**TASK OBJECTIVE**
Line by line, copy the records below exactly and leave the pictures out.

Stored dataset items
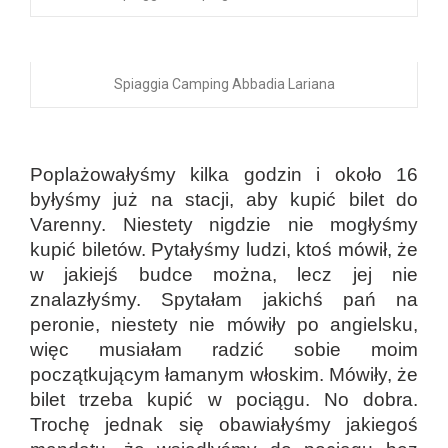
Spiaggia Camping Abbadia Lariana
Poplażowałyśmy kilka godzin i około 16
byłyśmy już na stacji, aby kupić bilet do
Varenny. Niestety nigdzie nie mogłyśmy
kupić biletów. Pytałyśmy ludzi, ktoś mówił, że
w jakiejś budce można, lecz jej nie
znalazłyśmy. Spytałam jakichś pań na
peronie, niestety nie mówiły po angielsku,
więc musiałam radzić sobie moim
początkującym łamanym włoskim. Mówiły, że
bilet trzeba kupić w pociągu. No dobra.
Trochę jednak się obawiałyśmy jakiegoś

**ANSWER BELOW**
Spiaggia Camping Abbadia Lariana
Poplażowałyśmy kilka godzin i około 16
byłyśmy już na stacji, aby kupić bilet do
Varenny. Niestety nigdzie nie mogłyśmy
kupić biletów. Pytałyśmy ludzi, ktoś mówił, że
w jakiejś budce można, lecz jej nie
znalazłyśmy. Spytałam jakichś pań na
peronie, niestety nie mówiły po angielsku,
więc musiałam radzić sobie moim
początkującym łamanym włoskim. Mówiły, że
bilet trzeba kupić w pociągu. No dobra.
Trochę jednak się obawiałyśmy jakiegoś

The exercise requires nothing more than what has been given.